___ PROVIDED RECORDS

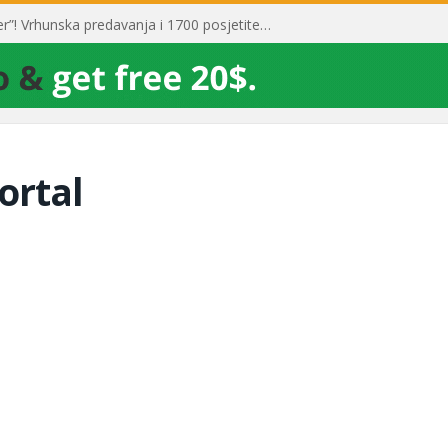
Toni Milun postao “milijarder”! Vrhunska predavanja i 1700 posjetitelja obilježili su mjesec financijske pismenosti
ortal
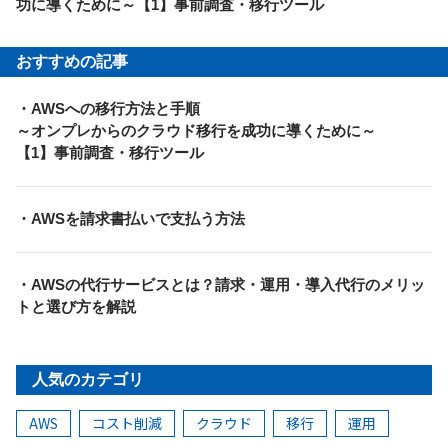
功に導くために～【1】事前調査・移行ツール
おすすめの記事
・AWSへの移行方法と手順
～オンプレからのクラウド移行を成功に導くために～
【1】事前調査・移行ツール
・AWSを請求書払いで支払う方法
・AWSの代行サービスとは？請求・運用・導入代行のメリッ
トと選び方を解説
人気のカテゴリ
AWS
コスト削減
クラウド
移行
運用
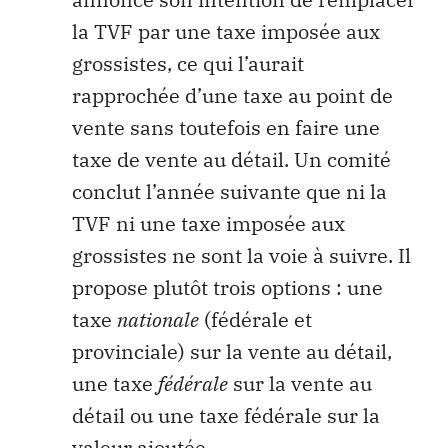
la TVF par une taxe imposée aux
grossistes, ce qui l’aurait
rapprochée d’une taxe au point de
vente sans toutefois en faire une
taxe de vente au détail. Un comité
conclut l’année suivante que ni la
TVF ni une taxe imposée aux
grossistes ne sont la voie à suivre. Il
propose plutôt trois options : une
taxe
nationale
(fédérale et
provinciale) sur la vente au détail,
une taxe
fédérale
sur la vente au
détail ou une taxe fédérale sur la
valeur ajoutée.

______

REQUIRED WORK —
Pick each line holding the word "vente" out of the data and copy it.

TASK ANSWER —
vente sans toutefois en faire une
taxe de vente au détail. Un comité
provinciale) sur la vente au détail,
sur la vente au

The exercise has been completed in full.